• Matthew Lawson

Bottoms are a Process

Stocks fell hard after Federal Reserve Chairman Jerome Powell said inflation was too high and more rate hiking was ahead. The initial market reaction to the ¾ point increase was positive, the close was not, as the S&P 500 index closed down over 2%. The Nasdaq continued to absorb most of the downside falling over 3.30%. All eleven sectors for the S&P 500 were in the red, with consumer discretionary and technology leading the way. The 10-year treasury yield inched up one basis point to 4.06% and as of this writing it is around 4.19%. Powell came out and crushed the stock market during his press conference when he said that the inflation fight was far from done. Then he followed that statement up with “We still have some ways to go and incoming data since our last meeting suggests that the ultimate level of interest rates will be higher than previously expected.” The market was hoping the Fed Chairman was going to use more accommodative language. That obviously was not the case and markets responded accordingly.


So where do we go from here? We expect the markets to be more data dependent over the next couple of weeks to months. We also expect the Fed to increase the Feds funds rate ½% in December followed by another ¼% raise in February. The economic data points that we observe are showing signs that inflation has peaked and is beginning to decline.


As always bottoms are a process and sometimes it takes three months and other times nine months before markets reassert themselves and begin a new sustainable uptrend. Example is 2008, where the markets traded in an 8-month range before finally breaking out to the upside. While the market hit a low on March 9th, 2009, it traded in a range that often wears out investors emotionally and that is when the biggest mistakes happen. This is where investors become discouraged and give up. Emotions, especially regarding money, are extremely powerful and some of the most damaging financial decisions are made as the markets put in a bottom.
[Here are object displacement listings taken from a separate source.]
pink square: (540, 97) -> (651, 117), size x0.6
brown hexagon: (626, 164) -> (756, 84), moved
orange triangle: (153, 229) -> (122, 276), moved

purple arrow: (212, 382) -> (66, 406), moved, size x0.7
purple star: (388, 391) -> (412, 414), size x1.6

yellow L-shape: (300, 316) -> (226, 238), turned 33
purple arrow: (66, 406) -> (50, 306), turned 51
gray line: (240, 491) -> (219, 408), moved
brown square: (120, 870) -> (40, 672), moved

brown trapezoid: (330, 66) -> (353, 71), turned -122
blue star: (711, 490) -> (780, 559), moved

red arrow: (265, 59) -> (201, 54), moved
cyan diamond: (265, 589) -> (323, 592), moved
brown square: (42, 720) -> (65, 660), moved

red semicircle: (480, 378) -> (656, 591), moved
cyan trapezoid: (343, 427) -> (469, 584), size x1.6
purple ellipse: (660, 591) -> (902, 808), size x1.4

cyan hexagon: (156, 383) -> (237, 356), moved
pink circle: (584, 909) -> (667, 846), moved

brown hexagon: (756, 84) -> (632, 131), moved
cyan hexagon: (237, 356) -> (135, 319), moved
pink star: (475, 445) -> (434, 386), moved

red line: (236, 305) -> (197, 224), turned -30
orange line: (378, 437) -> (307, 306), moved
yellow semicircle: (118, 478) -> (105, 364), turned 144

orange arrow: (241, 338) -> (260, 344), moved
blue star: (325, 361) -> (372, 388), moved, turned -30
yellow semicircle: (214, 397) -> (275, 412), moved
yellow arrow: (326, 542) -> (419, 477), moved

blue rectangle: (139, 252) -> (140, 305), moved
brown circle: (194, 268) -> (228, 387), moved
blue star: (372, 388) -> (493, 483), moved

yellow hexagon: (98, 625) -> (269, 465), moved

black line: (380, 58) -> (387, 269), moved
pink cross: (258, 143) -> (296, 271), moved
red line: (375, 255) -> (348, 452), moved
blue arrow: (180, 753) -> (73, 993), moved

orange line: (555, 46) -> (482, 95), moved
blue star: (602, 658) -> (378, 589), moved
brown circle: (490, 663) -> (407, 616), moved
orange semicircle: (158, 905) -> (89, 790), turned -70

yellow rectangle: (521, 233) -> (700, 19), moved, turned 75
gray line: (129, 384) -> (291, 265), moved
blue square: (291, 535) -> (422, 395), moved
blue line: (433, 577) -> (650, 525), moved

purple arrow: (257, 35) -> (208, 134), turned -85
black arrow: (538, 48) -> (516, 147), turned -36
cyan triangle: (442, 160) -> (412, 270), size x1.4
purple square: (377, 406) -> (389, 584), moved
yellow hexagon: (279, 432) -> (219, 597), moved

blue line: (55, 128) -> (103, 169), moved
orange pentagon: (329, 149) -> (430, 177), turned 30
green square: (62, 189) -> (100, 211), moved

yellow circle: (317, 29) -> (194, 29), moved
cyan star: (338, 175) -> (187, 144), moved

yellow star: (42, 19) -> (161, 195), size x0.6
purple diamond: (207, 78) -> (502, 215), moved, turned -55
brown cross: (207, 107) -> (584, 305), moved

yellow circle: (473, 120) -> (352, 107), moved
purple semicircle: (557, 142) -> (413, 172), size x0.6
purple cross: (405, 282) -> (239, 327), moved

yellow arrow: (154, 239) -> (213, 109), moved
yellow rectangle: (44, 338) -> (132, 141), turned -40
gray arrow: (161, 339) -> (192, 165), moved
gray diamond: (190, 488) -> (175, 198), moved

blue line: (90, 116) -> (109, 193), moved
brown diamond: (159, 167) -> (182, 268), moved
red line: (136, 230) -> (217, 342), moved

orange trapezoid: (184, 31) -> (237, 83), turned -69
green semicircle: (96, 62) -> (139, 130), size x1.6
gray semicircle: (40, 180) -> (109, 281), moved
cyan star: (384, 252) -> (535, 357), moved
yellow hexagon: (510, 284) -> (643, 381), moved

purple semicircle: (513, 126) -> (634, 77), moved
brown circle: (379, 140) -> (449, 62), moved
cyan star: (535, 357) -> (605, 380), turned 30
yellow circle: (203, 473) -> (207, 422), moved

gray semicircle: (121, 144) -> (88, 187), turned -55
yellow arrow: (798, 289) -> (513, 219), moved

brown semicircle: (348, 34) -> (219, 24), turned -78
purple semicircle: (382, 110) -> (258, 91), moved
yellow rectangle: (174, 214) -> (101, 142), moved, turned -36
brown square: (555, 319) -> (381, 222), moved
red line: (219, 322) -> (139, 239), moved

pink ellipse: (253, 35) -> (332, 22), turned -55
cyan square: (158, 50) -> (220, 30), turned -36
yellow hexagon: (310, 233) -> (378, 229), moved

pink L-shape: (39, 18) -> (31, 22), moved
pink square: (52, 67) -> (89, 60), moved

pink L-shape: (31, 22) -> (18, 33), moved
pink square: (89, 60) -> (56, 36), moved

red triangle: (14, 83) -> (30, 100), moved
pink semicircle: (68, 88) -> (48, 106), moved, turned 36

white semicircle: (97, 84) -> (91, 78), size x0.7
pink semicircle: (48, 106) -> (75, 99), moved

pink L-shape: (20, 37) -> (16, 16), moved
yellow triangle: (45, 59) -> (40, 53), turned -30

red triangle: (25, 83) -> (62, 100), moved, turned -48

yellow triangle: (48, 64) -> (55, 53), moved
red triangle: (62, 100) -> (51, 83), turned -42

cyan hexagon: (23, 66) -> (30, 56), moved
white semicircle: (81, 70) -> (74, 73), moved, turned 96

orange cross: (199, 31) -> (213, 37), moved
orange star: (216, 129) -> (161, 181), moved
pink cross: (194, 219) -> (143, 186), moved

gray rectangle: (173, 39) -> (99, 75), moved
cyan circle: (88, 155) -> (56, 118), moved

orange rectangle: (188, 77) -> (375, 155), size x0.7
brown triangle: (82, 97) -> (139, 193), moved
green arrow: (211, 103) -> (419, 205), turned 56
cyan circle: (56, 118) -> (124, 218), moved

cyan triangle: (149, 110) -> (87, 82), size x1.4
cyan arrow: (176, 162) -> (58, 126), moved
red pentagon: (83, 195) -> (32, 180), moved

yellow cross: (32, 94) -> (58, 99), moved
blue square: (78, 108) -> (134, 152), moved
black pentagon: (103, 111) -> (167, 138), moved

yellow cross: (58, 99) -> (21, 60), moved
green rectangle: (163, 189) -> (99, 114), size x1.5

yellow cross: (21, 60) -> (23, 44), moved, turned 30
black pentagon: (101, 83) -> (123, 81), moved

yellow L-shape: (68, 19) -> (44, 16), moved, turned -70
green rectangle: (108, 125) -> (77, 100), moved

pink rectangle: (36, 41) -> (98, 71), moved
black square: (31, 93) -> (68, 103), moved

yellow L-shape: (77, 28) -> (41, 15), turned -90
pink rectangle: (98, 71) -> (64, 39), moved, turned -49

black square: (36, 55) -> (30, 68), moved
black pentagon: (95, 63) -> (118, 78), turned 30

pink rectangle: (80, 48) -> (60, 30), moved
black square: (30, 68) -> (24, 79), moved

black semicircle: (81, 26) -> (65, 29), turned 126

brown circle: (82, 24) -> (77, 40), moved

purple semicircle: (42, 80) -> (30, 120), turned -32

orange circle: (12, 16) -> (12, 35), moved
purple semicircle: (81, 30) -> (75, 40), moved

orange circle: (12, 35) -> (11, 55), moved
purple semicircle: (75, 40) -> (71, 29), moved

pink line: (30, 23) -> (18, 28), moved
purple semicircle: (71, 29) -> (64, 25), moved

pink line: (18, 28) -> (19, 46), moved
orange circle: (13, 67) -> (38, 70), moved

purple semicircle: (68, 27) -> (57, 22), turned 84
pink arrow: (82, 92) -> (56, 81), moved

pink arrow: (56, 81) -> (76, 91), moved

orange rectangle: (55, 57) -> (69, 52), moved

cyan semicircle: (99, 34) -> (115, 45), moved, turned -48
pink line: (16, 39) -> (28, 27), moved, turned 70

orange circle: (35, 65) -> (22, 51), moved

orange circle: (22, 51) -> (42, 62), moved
Experienced investors refer to this as moving money from the weak hands to the strong hands.

Keep in mind time after time we have seen stocks bottom before earnings per share, jobs and gross domestic product numbers start to improve. The bottom line, stocks sniff out better times and rally in the face of bad news.


Best,

Matt


The views expressed are not necessarily the opinion of Cadaret Grant, and should not be construed directly or indirectly, as an offer to buy or sell any securities mentioned herein. Investing is subject to risks including loss of principal invested. Past performance is not a guarantee of future results. No strategy can assure a profit nor protect against loss. Please note that individual situations can vary. Therefore, the information should be relied upon only when coordinated with individual professional advice.